Updated to 12/10 drop and attempted a reinstall of overcloud. Deployment failed. Realized that although the stack was deleted and "nova list" showed no servers, ironic still had instance UUIDs associated with each hardware. We cleared up the instance UUIDs by doing another retrospective/scan. However, the deployment attempts now failed right away due to anther error: missing cloud image. Nothing was changed in undercloud’s openstack. Flavors and images were the same. After a lot of digging, I verified that this was due to the update. I noticed that one of the modules, overcloud_deploy.py, used to have block of parameters hardcoded and now they are removed. such as: controllerImage': 'overcloud-full', 'NovaImage': 'overcloud-full', 'BlockStorageImage': 'overcloud-full', 'SwiftStorageImage': 'overcloud-full', 'CephStorageImage': 'overcloud-full', 'OvercloudControlFlavor': 'baremetal', 'OvercloudComputeFlavor': 'baremetal', 'OvercloudBlockStorageFlavor': 'baremetal', 'OvercloudSwiftStorageFlavor': 'baremetal', 'OvercloudCephStorageFlavor': 'baremetal' I added some of the params back in and got beyond the immediate halts cause by missing/required params. I did not add them ALL back in (read on please). The deployment would go on 2-3 hours and never seem to get to some of the phases where you could see step1, step2, etc… Noticed, per ironic, that they system are rebooted and also noticed that they are indeed getting a new provisioning ip (nova list from undercloud). As 2-3 hours would pass noticed that IP for the servers does change again giving me the impression that stack deployment is retrying. But If I ssh’d to the new IP, even after 2 hours, I see the old OS/deployment. I also restored just that module in its entirety, and tried a deployment.But similar result.

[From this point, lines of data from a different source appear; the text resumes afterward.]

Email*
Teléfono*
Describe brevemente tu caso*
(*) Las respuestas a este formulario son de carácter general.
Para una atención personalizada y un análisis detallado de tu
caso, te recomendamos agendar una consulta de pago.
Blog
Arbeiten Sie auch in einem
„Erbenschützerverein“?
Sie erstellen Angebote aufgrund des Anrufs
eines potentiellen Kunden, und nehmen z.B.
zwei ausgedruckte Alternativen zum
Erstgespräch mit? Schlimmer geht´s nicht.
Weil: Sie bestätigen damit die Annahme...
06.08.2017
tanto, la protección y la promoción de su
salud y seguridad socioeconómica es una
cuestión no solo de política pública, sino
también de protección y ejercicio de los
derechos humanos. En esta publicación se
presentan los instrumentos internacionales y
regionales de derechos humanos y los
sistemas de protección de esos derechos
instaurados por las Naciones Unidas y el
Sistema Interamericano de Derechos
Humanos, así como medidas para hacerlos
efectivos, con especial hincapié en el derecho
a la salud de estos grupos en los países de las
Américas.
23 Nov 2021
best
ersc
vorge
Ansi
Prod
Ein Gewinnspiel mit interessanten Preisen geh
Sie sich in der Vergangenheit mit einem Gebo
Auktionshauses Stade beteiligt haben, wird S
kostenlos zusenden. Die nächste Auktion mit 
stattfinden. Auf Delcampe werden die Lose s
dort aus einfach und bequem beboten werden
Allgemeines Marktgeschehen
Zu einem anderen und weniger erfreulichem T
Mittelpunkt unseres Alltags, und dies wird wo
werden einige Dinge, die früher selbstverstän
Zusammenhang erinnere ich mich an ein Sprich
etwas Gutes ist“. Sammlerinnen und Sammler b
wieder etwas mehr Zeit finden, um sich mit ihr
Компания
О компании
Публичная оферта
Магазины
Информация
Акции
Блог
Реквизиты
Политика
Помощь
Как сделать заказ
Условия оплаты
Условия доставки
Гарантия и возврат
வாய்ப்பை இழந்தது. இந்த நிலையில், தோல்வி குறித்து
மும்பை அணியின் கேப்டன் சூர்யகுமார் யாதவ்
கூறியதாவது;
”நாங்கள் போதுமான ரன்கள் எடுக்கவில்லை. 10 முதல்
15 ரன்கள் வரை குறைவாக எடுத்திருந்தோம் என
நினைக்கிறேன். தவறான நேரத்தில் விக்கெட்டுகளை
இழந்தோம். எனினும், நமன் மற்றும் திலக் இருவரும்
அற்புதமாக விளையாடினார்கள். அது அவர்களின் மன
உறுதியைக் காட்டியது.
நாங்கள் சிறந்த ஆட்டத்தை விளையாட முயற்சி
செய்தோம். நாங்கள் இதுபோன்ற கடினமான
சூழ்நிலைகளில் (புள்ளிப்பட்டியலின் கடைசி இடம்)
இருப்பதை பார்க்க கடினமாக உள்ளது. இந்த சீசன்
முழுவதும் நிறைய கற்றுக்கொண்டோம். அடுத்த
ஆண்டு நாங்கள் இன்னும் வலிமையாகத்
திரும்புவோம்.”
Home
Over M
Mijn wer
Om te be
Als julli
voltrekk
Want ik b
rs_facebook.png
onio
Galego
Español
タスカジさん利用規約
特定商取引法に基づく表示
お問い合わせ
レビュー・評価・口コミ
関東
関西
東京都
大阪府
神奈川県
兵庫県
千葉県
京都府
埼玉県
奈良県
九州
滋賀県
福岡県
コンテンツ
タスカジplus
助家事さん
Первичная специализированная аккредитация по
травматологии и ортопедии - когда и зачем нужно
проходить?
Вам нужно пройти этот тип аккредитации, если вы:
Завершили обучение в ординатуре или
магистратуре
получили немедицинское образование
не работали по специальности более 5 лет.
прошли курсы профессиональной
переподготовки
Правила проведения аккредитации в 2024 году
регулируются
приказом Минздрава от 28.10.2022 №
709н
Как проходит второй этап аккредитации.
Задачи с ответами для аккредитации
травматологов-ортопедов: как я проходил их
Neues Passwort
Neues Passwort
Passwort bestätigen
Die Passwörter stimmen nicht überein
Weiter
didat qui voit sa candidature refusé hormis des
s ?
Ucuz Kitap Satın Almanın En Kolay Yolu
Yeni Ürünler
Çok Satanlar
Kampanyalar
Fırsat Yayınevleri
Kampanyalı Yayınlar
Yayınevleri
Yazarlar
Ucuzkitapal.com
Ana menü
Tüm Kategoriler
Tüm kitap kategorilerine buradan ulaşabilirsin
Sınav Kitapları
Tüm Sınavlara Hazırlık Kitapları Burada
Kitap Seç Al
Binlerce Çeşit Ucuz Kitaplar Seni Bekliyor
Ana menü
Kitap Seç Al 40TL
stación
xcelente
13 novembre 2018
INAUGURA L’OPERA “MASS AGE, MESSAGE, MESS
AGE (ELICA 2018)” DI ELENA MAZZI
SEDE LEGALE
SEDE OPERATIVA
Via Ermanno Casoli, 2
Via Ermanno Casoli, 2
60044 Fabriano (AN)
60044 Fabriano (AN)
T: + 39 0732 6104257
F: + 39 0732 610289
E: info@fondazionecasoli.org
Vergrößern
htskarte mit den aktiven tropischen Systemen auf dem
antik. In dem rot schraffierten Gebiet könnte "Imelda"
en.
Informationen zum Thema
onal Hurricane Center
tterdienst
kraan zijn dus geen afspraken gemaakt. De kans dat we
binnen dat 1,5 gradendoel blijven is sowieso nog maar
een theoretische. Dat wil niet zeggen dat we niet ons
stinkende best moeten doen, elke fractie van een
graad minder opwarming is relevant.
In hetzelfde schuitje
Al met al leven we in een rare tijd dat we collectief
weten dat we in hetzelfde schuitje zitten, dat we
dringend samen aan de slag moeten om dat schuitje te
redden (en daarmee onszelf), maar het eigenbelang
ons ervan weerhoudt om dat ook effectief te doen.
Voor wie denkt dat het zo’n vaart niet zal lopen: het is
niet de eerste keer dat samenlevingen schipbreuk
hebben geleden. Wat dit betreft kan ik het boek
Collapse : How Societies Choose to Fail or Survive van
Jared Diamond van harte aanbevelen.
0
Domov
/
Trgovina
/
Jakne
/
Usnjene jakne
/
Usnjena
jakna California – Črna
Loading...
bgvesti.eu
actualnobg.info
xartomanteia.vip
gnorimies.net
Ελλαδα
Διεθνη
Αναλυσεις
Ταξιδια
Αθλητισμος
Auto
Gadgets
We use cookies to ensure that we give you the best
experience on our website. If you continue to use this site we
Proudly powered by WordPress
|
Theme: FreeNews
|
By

The defaults for the image and flavor name parameters were moved from the client (overcloud_deploy.py) to tripleo-heat-templates directly (in overcloud-without-mergepy.yaml) in the 7.2 release of director. What I expect is happening then is that they yum updated the undercloud, and got the new client code, but are still using old tripleo-heat-templates. Do they have a local copy of the templates they might be using? If so, they need to make a new copy of /usr/share/openstack-tripleo-heat-templates, and incorporate any changes they had made to the templates into that new copy. Then try a new deployment with that new copy.
Jon, once you check the templates to make sure they are updated, please let us know in this bug what you find. Thanks.
This bug did not make the OSP 8.0 release. It is being deferred to OSP 10.
Closing since it should be resolved per comment #6. Please re-open if still experiencing some issues.
clearing needinfo